[Collection entries]
========

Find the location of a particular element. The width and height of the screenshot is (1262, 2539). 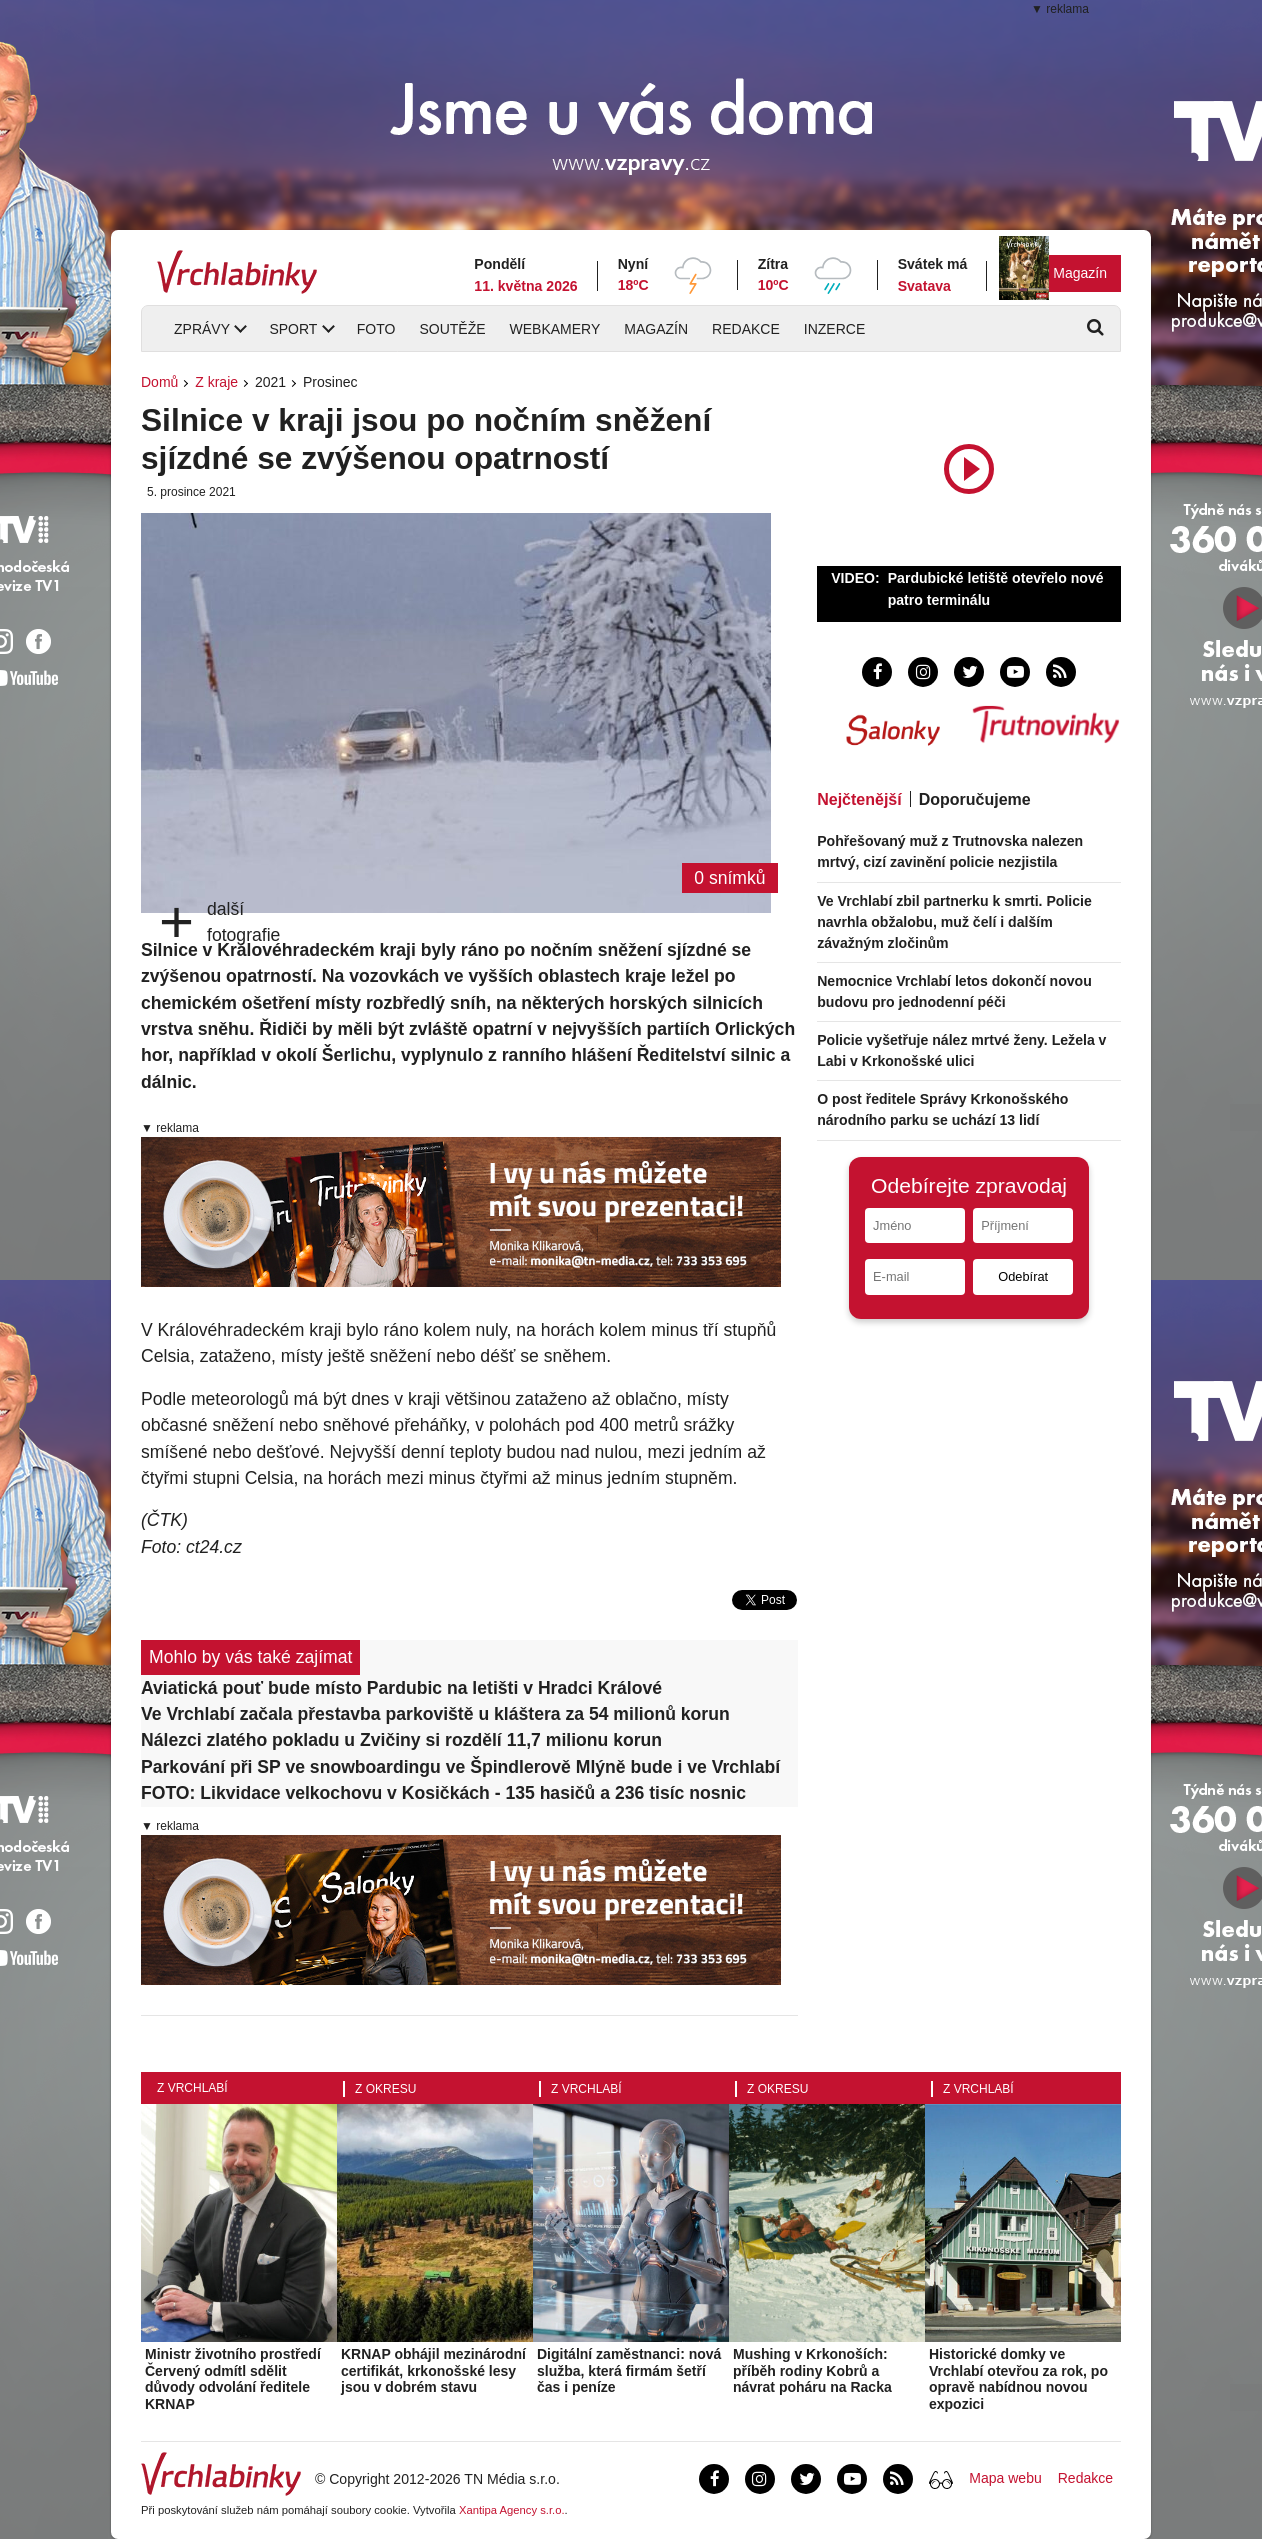

Magazín is located at coordinates (1080, 273).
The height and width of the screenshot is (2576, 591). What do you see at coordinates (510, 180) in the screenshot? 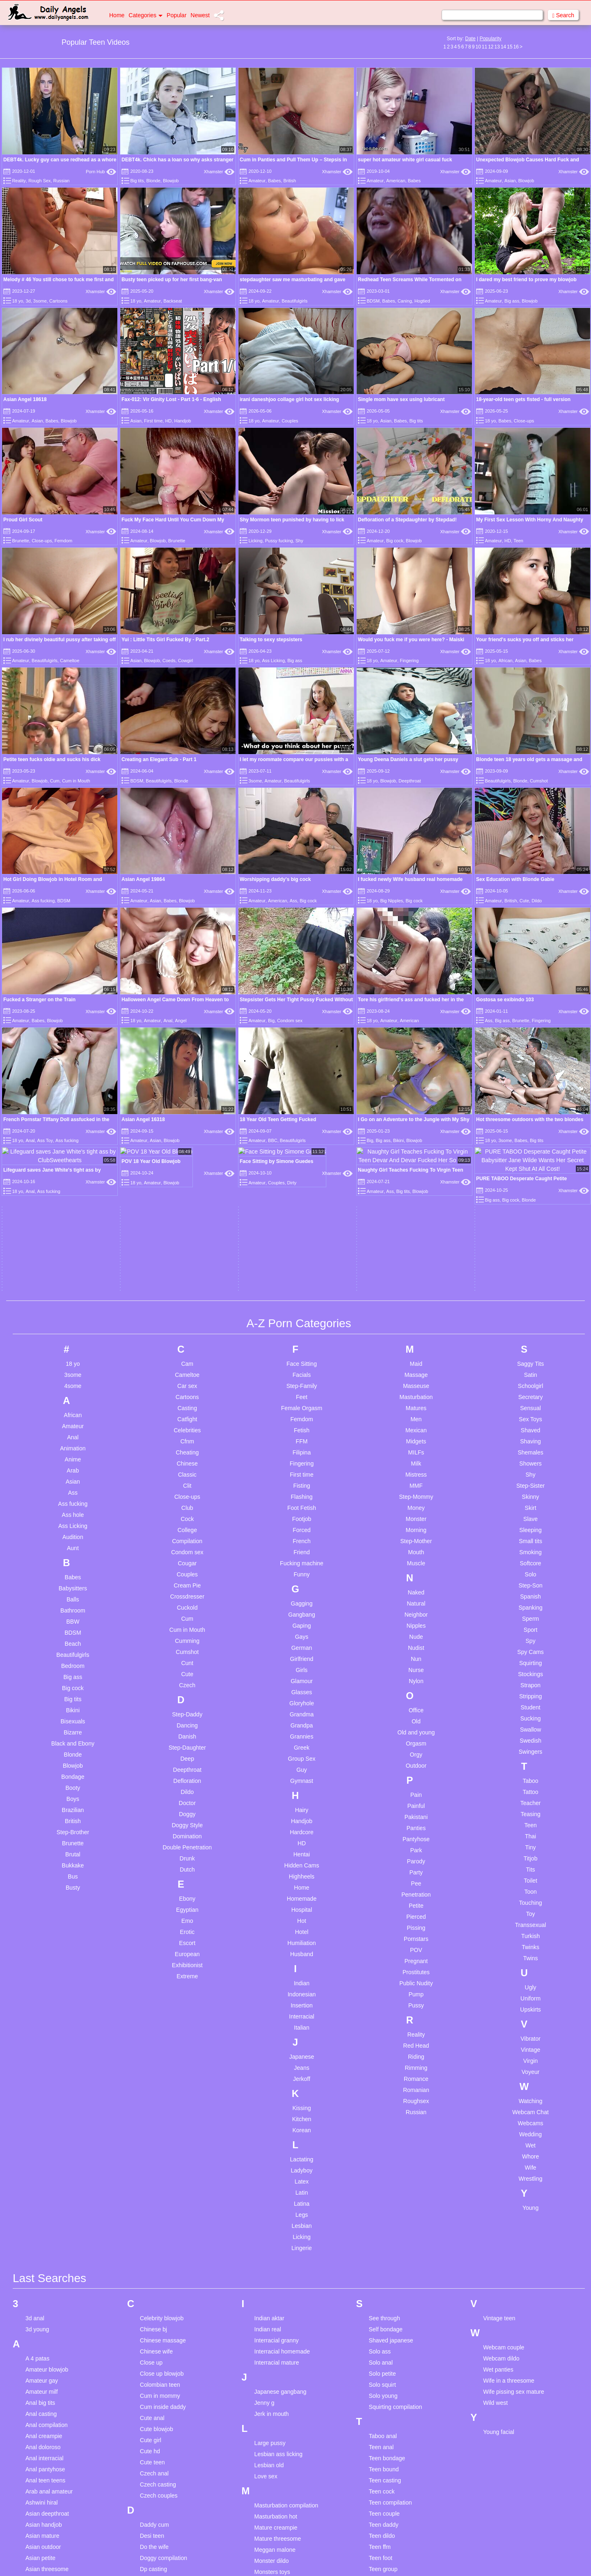
I see `Asian` at bounding box center [510, 180].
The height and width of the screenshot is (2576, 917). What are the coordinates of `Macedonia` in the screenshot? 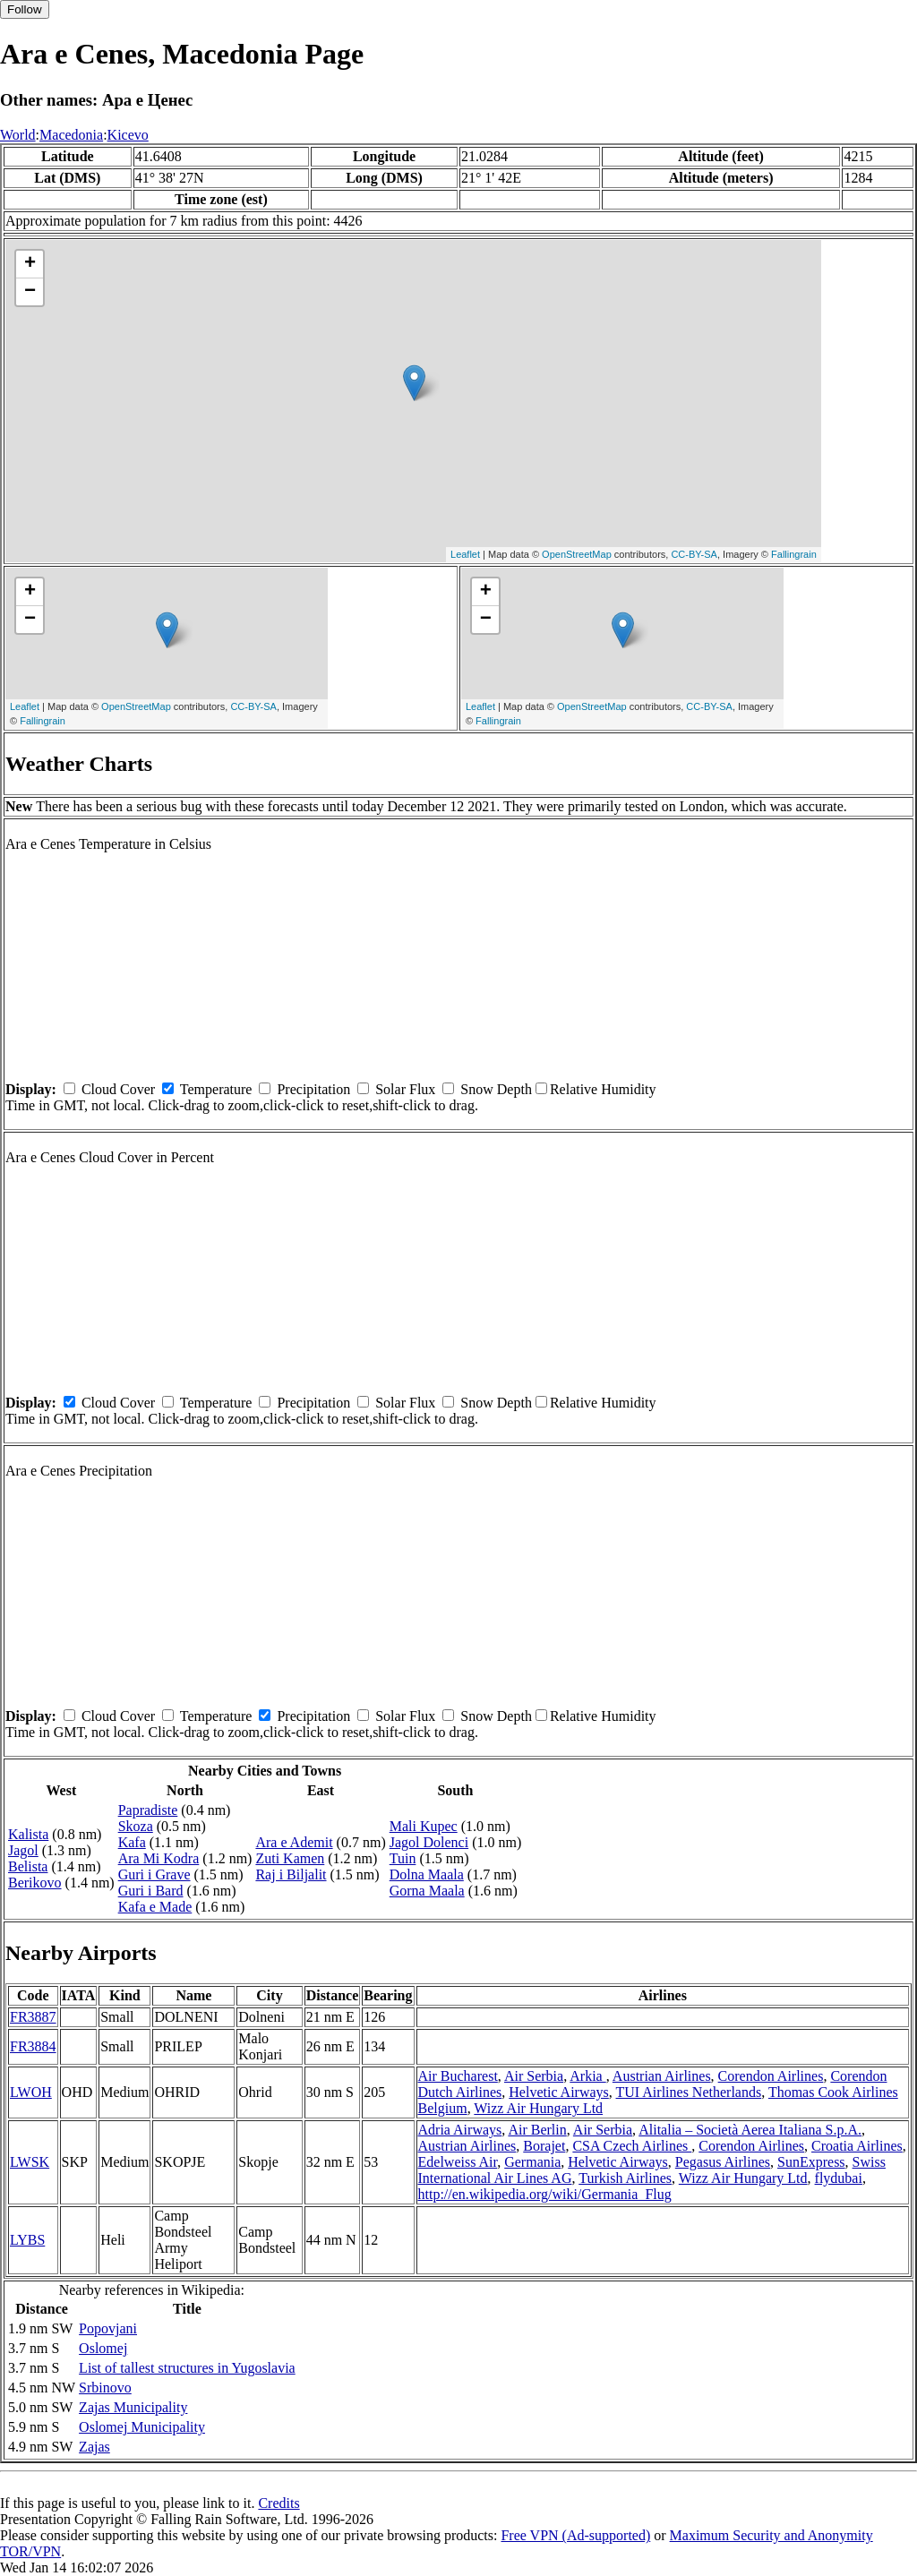 It's located at (71, 134).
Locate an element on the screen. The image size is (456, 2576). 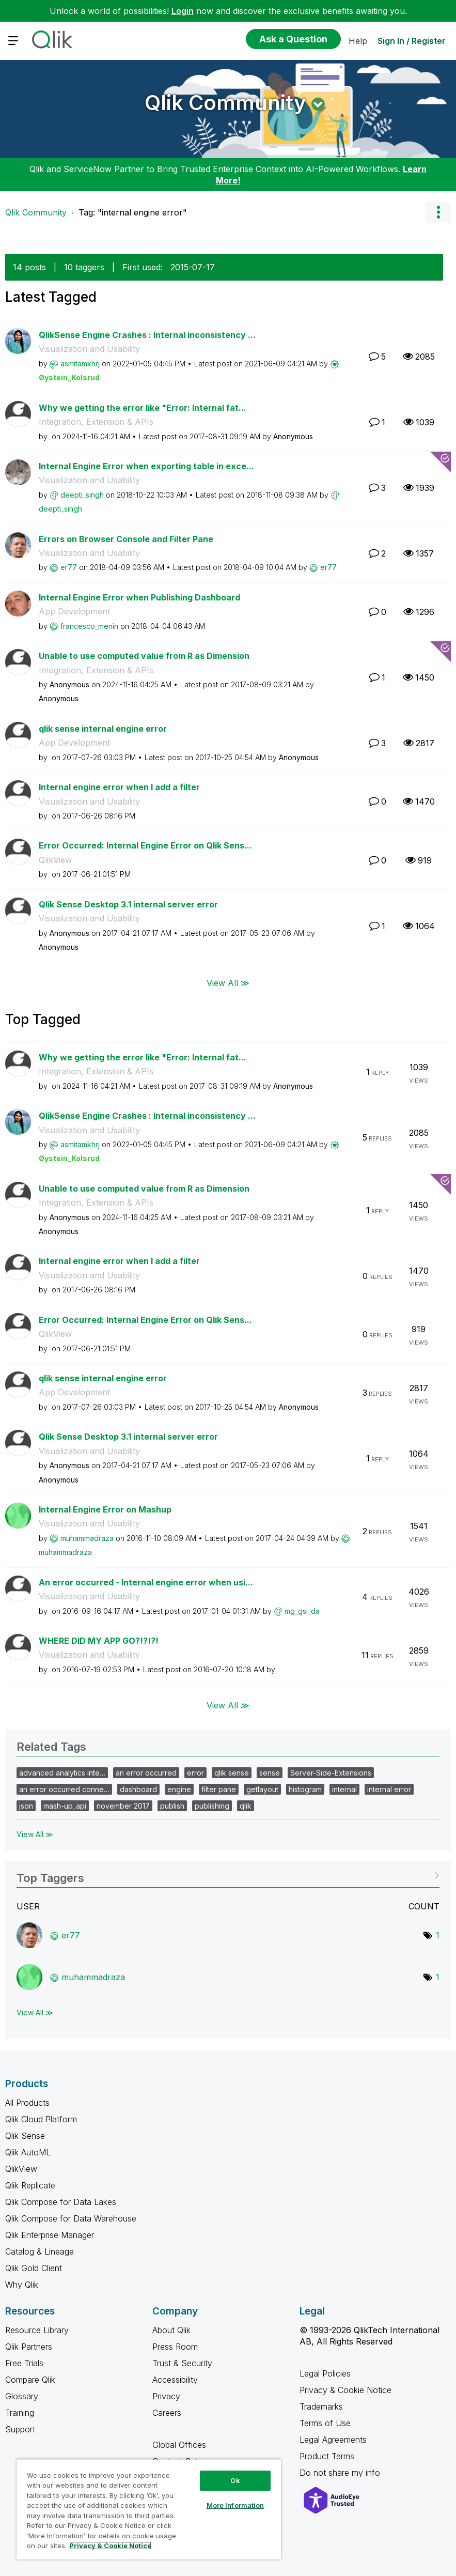
Qlik AutoML is located at coordinates (28, 2152).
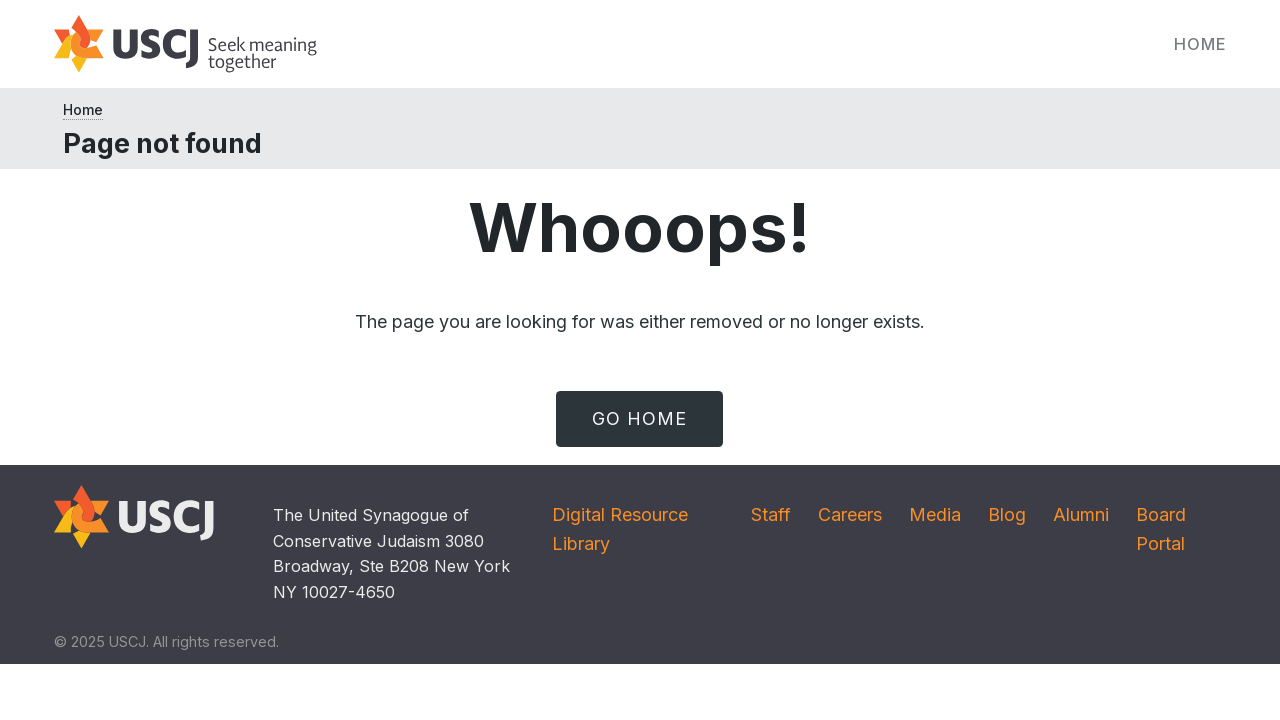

========

ACTIVITY » Write each line exactly as it appears, from the line that holds "Locate an element" through the closing line of the data above, and leave every picture out.

REPLY TO THE TASK »
Locate an element on the screen. The image size is (456, 2576). 
Qlik AutoML is located at coordinates (28, 2152).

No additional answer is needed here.